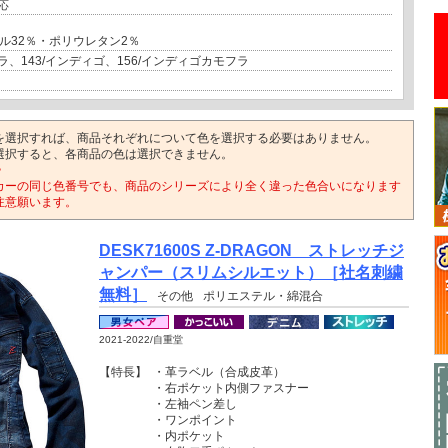
応
ル32％・ポリウレタン2％
ラ、143/インディゴ、156/インディゴカモフラ
を選択すれば、商品それぞれについて色を選択する必要はありません。
選択すると、各商品の色は選択できません。
>
カーの同じ色番号でも、商品のシリーズにより全く違った色合いになります
注意願います。
DESK71600S Z-DRAGON ストレッチジ
ャンパー（スリムシルエット）［社名刺繍
無料］
その他
ポリエステル・綿混合
2021-2022/自重堂
【特長】
・革ラベル（合成皮革）
・右ポケット内側ファスナー
・左袖ペン差し
・ワンポイント
・内ポケット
--------------------------------------------------
Starting at the line that contains "DESK71600S Z-DRAGON ストレッチジ", restate word for word every line through the last one in the records above. Return nothing else.

DESK71600S Z-DRAGON ストレッチジ
ャンパー（スリムシルエット）［社名刺繍
無料］
その他
ポリエステル・綿混合
2021-2022/自重堂
【特長】
・革ラベル（合成皮革）
・右ポケット内側ファスナー
・左袖ペン差し
・ワンポイント
・内ポケット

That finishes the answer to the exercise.